December 28, 2015
In March, a regional court gave sweeping powers to protect rivers in India after granting them status as living entities. In response, central and state governments have pushed back, saying the order is impossible to implement. The initial reaction of the Uttarakhand government – whose officers had been made legal guardians of the river – was quite positive, and coverage of the judgment largely looked at it as a positive step. Unfortunately, the problems with the initial judgment, delivered on March 20, 2017, and its follow-on directions, delivered ten days later, were clearly manifest in the orders themselves.
As thethirdpole.net reported on the first order, the parens patrie legal clause under which the Uttarakhand High Court had made officials of Uttarakhand legal guardians automatically entitled them to be sued for actions of the body that they were legal guardians of. It also made them legal guardians of rivers that flowed through other states, and even across the border of India. In its Special Leave Petition (SLP) to the Supreme Court the Uttarakhand government now argues these very points, suggesting that these points make the order “legally untenable”.
In India SLPs are not public documents, and their contents are not released until the case is decided, but officials of the Uttarakhand government have spoken to the press about the case. The Indian Express quotes the SLP as saying, “If there arises any dispute (due to) illegalities being committed in other states, then the Chief Secretary cannot pass any instruction against any other states or Union of India… therefore, the state of Uttarakhand cannot declare the river Ganga and Yamuna as a legal person, or living entity.”

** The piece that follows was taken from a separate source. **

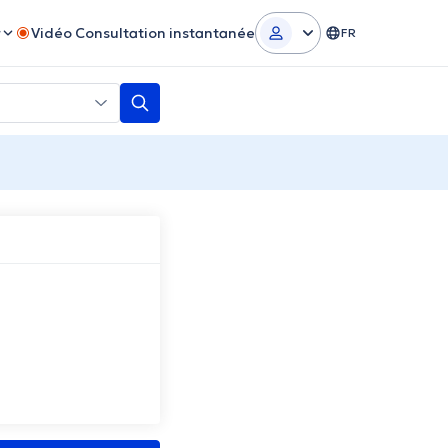
r
Vidéo Consultation instantanée
FR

It also quotes the advocate-general of Uttarakhand, S.N. Babulkar, one of the officers that the judgment had made legal guardian, as saying, that the rivers given legal rights – the Ganga and Yamuna – are holy rivers in which people bathe. “Can I or the chief secretary ask for people to stop bathing in the Ganga?” he asked.
The March 20 judgment had cited the sacred nature of the rivers as one of the key arguments to declare them legal entities, but the judgment ran the danger of making the same sacred practices illegal.
Disputes with other states were also cited in the SLP. According to the Hindustan Times, the SLP stated, “As per the provisions under item no. 56 of the union list of the 7th Schedule (Article 246) of the Constitution, it is the sole constituent right of the Union Government to frame out the rule for efficacious management of all the inter-state rivers.” The Central government had already filed a petition in May, to which Uttarakhand was a party, along the same lines. Nevertheless Madan Kaushik, a minister of the Uttarakhand government and spokesperson for the government, welcomed the judgment giving legal status to the rivers.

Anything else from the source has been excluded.